__WORKING DATA__.
>>
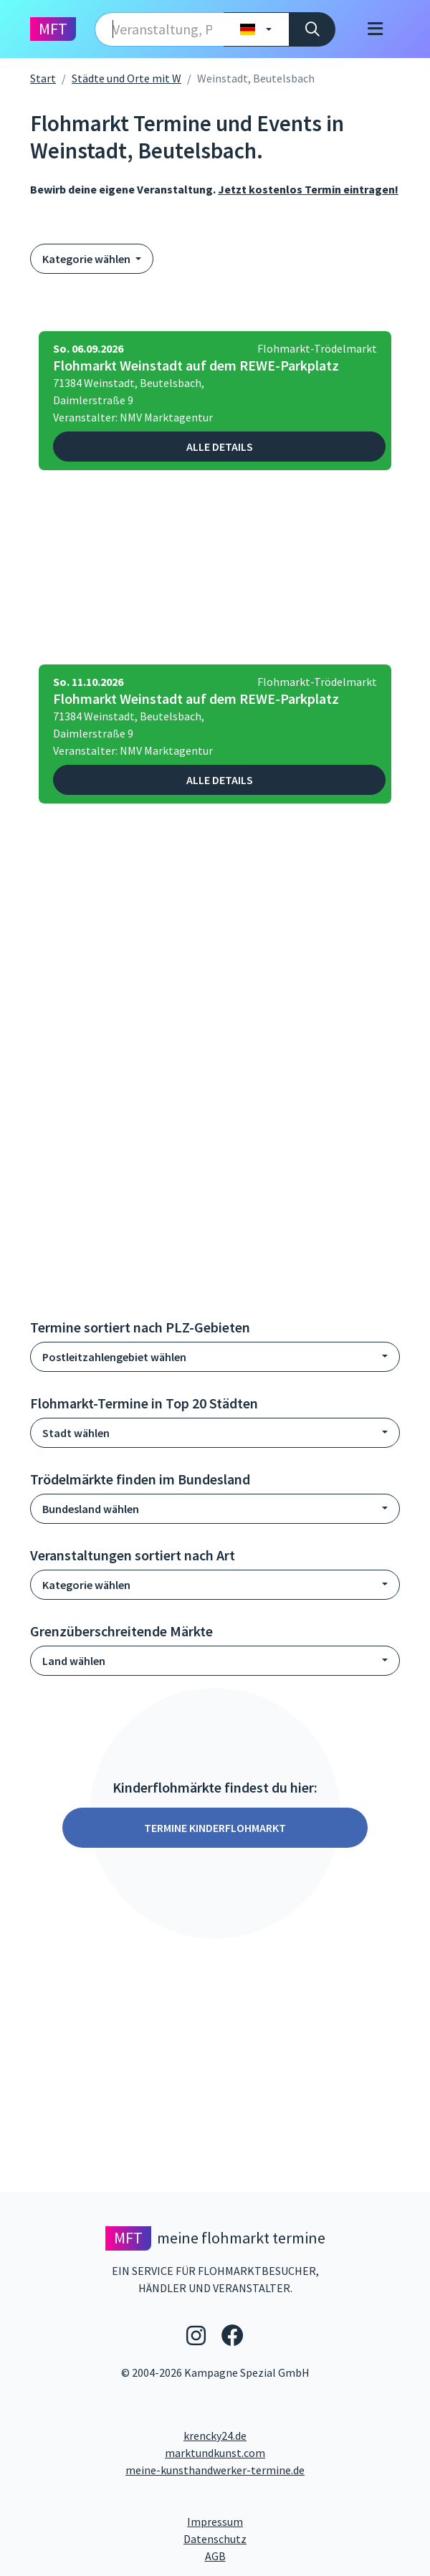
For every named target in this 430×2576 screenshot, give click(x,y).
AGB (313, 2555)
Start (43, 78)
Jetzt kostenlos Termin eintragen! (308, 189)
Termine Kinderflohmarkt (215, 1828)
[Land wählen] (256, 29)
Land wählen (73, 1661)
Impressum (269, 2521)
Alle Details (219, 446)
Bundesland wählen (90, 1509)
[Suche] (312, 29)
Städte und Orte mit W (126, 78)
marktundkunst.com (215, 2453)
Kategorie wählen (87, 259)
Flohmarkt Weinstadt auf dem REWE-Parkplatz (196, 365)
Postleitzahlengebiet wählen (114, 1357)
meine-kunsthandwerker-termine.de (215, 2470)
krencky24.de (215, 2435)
<<
>>
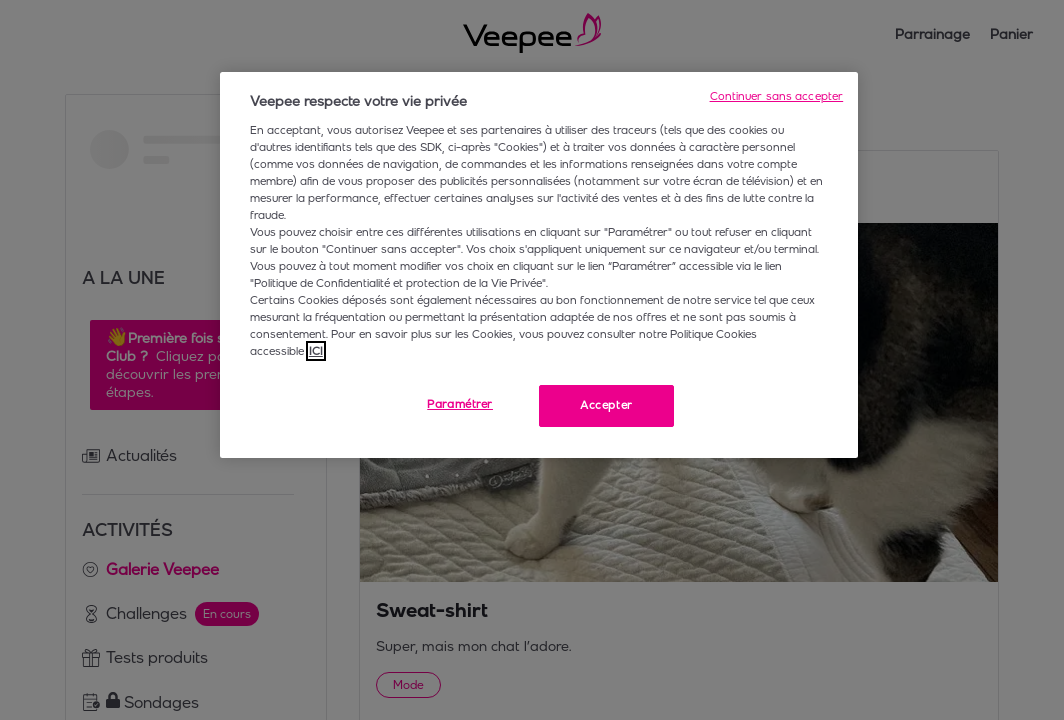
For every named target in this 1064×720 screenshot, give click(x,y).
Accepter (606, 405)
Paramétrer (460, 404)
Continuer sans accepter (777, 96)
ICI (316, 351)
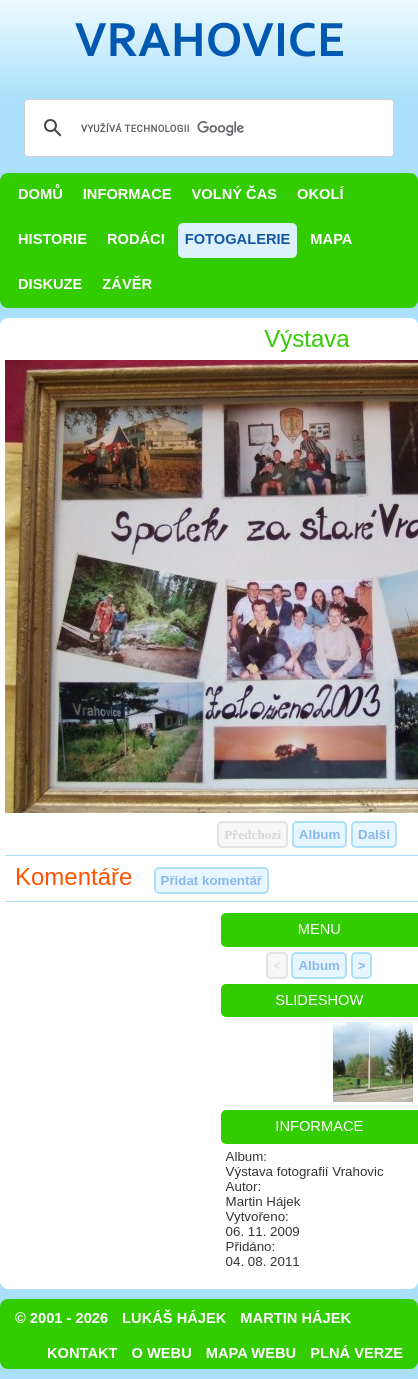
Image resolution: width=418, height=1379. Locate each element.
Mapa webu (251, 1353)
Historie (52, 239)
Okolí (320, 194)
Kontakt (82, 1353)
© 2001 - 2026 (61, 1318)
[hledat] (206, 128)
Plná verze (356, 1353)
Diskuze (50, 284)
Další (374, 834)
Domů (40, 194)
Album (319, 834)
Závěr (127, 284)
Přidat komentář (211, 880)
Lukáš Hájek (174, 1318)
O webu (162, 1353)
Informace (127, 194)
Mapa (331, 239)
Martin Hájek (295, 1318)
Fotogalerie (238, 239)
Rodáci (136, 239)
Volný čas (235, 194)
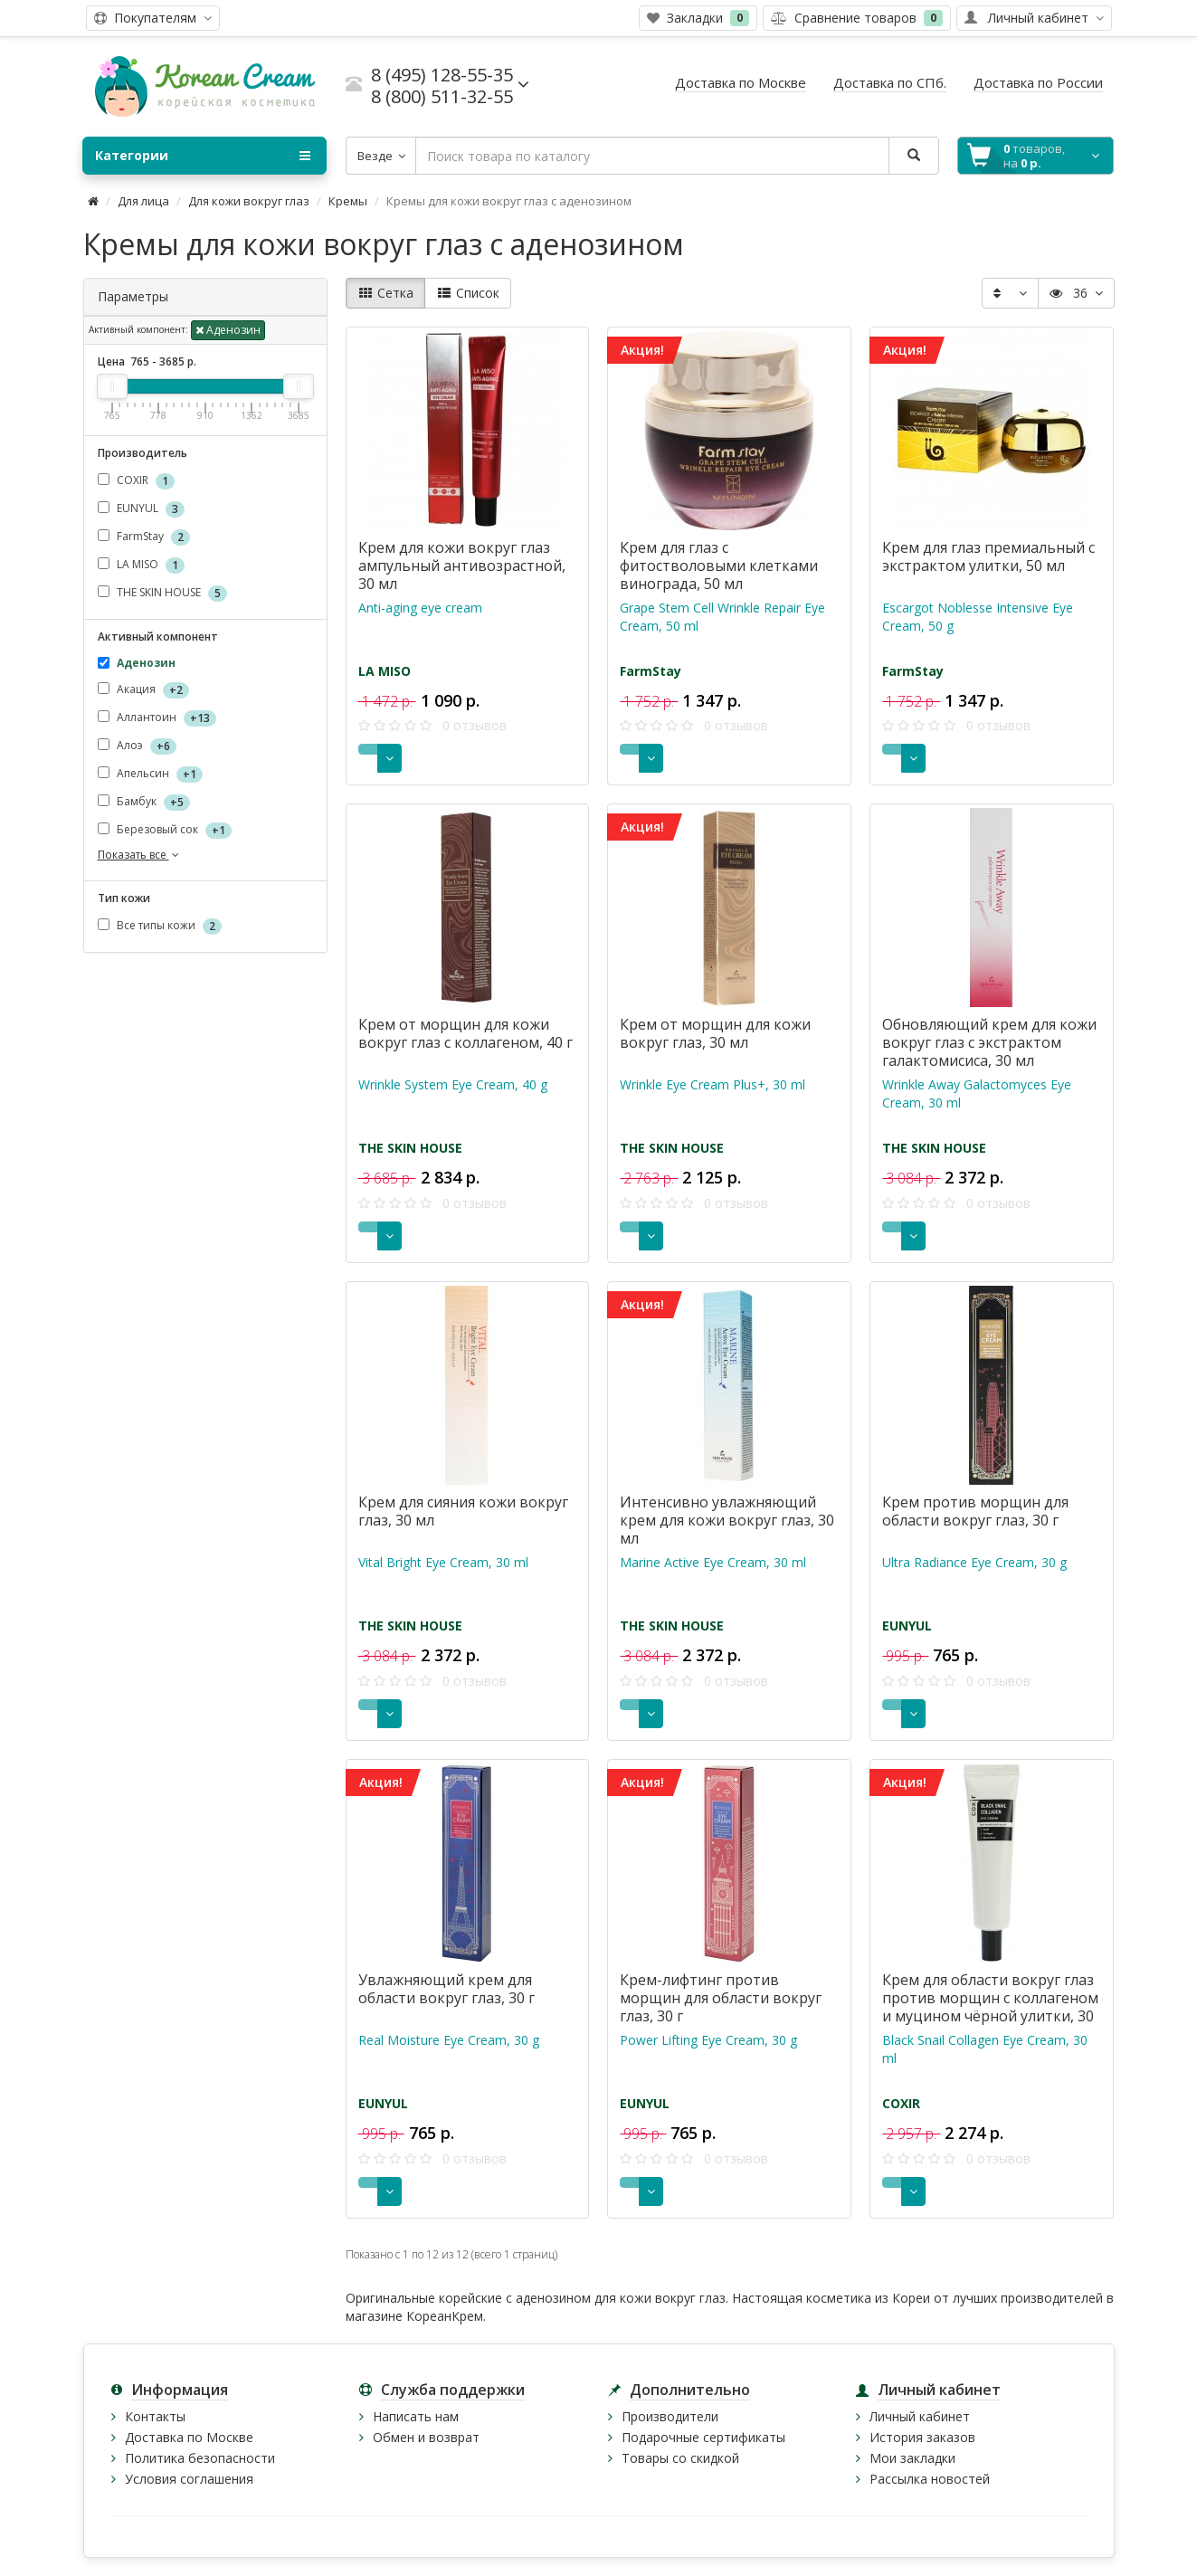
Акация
<<
__EXERCISE DESCRIPTION__. Copy out every line of the data where the word "named" occurs.

__WRITTEN RESPONSE__.
For every named target in this 430×2576 screenshot, give click(x,y).
For every named target in this 1064×720 screenshot, give click(x,y).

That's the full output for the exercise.